Without knowing its strengths and weaknesses, no team could prosper, let alone a data science team. Every team requires a set of KPIs that indicate their growth and performance over a certain period – and data science teams are no different.
However, the KPIs for data science teams are not like other teams. Not only are they distinct, but they're sometimes also very specific to the nature of projects the team is doing. So, in this article, we will be looking at the top KPIs that every data should have.
Data science teams are different from the rest when discussing the tech industry. Some industries, such as mobile and web development, have a swift pace where the KPIs are closely related to the velocity of deliveries, but it's not the case for data science.
Studies suggest that many companies that introduce data science teams into their pipelines expect quick ROI, often pressuring them to deliver double-digit growth. This not only backfires and slows the teams down, but sometimes also ends up in teams being discontinued by top-tier management, as their expectations don't meet the team's performances.

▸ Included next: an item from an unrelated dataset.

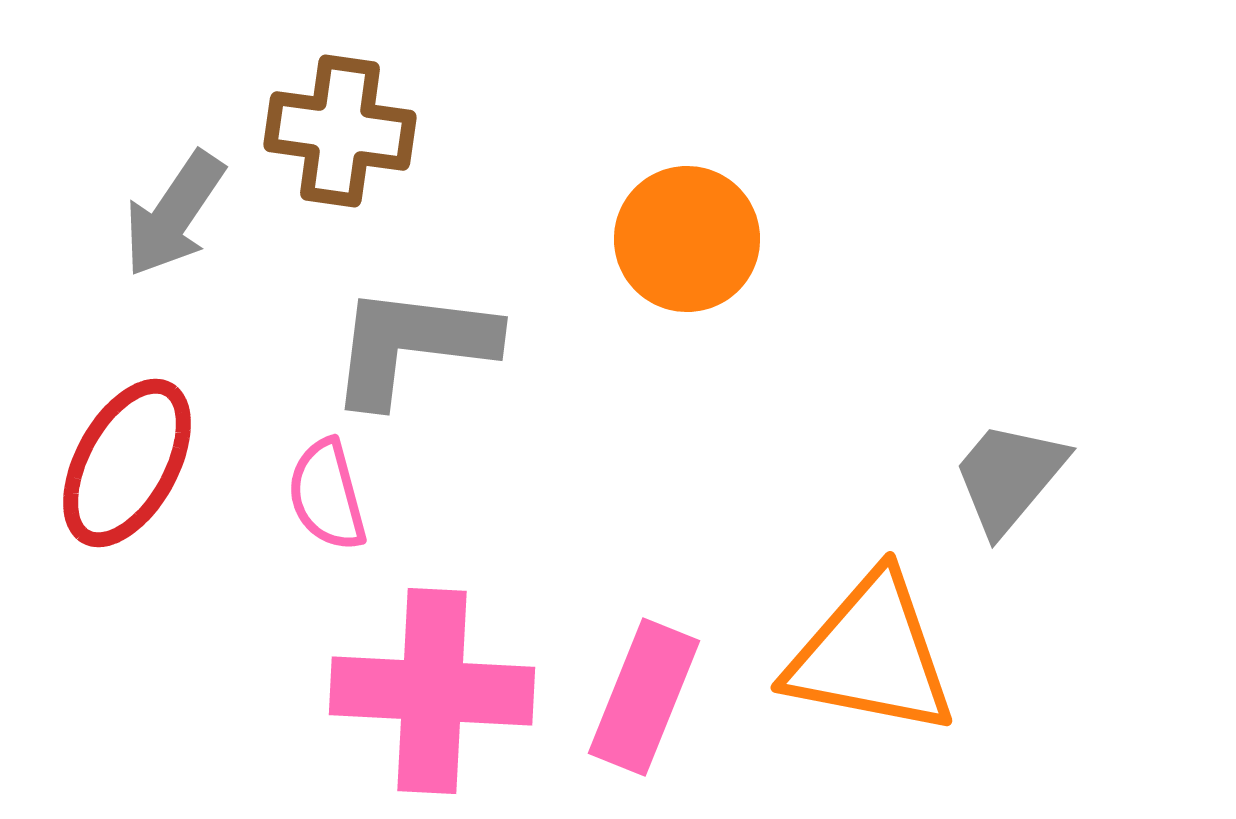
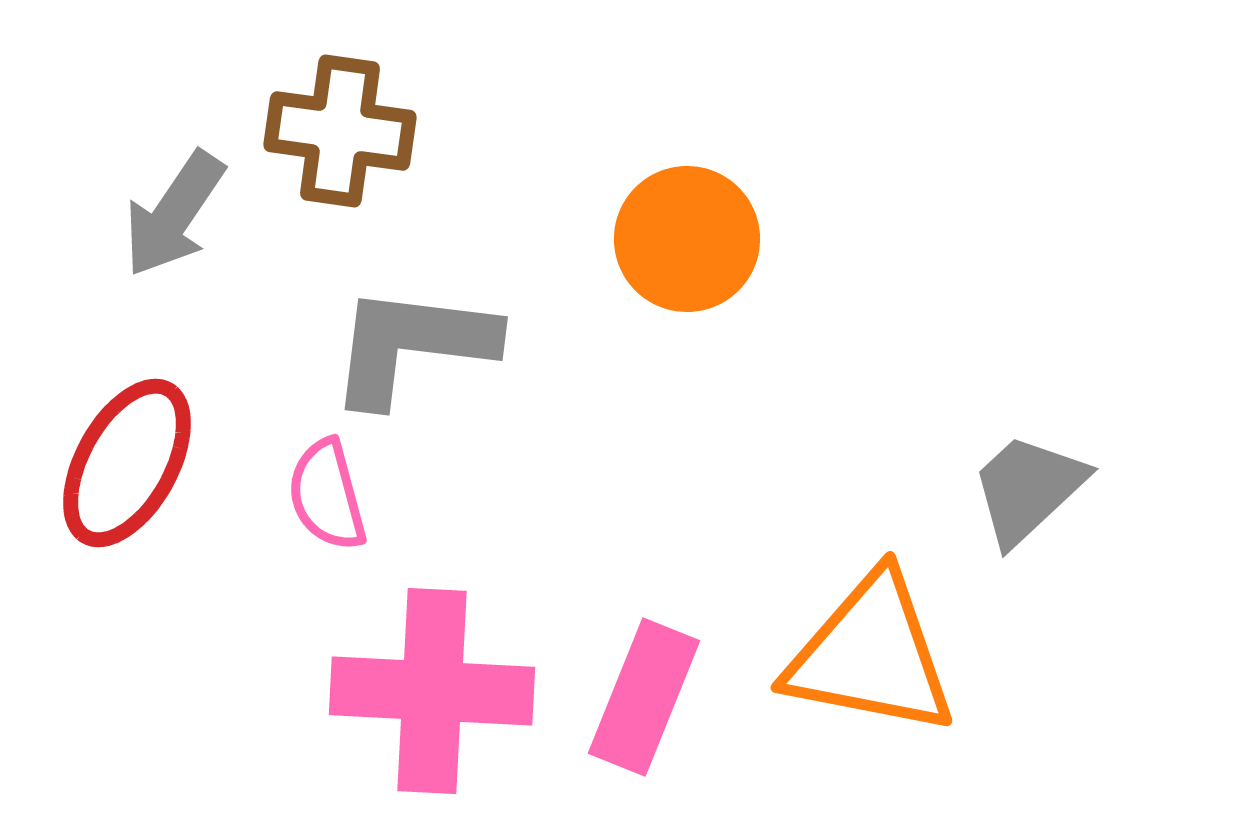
gray trapezoid: moved 19 px right, 12 px down; rotated 7 degrees clockwise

In reality, good data science teams often take months or even years to deliver value. It’s not like every other IT industry where you’re just building stuff. Instead, it takes patience and innovation.
Consequently, this begs the question: "How can you track progress over such long periods of time?" Well, the simple and effective trick is to use suitable KPIs. With the right KPIs, the management can stay on the same page as the developers and ensure transparency. At the same time, the teams can go at their own pace, doing what they need to.

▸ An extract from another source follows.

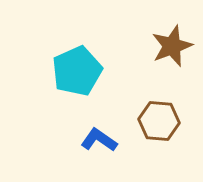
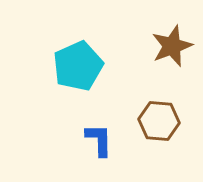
cyan pentagon: moved 1 px right, 5 px up
blue L-shape: rotated 54 degrees clockwise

Now, let’s move on to the KPIs that every data team should have. While there are a lot of KPIs that your data science team could follow, I’ll be listing down the most generic ones that all data science teams must follow, no matter their domain.
Data quality is always going to be in the first place whenever we talk about data science. If the quality of data you're using is below par, you're never going to make it, no matter how advanced models you use. A simple logistic regression could perform better with high data quality than a random forest trained on data of questionable quality.
So, always make sure you keep a check over the perceived data quality in your data team and include it in your KPIs. It's always going to have a significant impact on your end results.
Increasing business value is one of the major reasons why data science exists. Today, data is such an invaluable tool that it's being compared with gold. It delivers immense business value and helps businesses expand quickly.
However, these KPIs primarily depend on the kind of business you're doing.
Data science teams deliver massive value to customers. Data helps businesses understand their customer base better, making the services more customizable and personalized. This makes the products more user-friendly and increases brand loyalty.
Also, since data provides customer patterns and trends to the businesses, they can ensure high-quality customer support for their customers and ensure their needs are being met.
The number of changes you make to your data model is crucial to the performance of your data science team. If you're making changes to your data model every day or even once in a few days, you're probably doing something wrong. On the contrary, fewer data model changes are required if you have a mature data science team.
Measuring the number of times things went south due to data quality is essential. If the data team is often experiencing setbacks and the reason is often data quality, you might be in a bit of trouble. In such scenarios, you might need to make some amends in your data ingestion or ETL or even check your data warehouse/lake.
Data gathering is the foremost process in the lifecycle of data science, and the faster it can be done, the quicker a data science team can deliver value. If data gathering often takes a long time and is not trustworthy, there might be some amends that you need to make in your process.
Always consider the ease and velocity of your data gathering processes, and since it's a continuous process that makes everything else depends upon it, you need to make sure there are no compromises made on it.
This KPI refers to the amount of time a data science team requires to deploy a model to production once everything is ready. Ideally, this shouldn't take much time since the model is already trained, and it just needs to be deployed somewhere so it can be used.
However, model deployment is a continuous process. Data science teams are deploying models to production every now and then, so if it takes longer, it might start to bottle-neck your processes.
The data science lifecycle contains a lot of phases that can be entirely or at least partially automated to minimize the human effort required every time you have to do something. While a team might be doing everything manually upon its inception, it should start moving towards automation gradually once things are settled.
Just like every other team has its own set of KPIs that reflect its growth and performance, data science teams also have some KPIs that they need to follow. Throughout this article, we have covered the top eight most important KPIs for every data team, no matter the domain. So, make sure you go through the article in detail and make sure your team starts following them.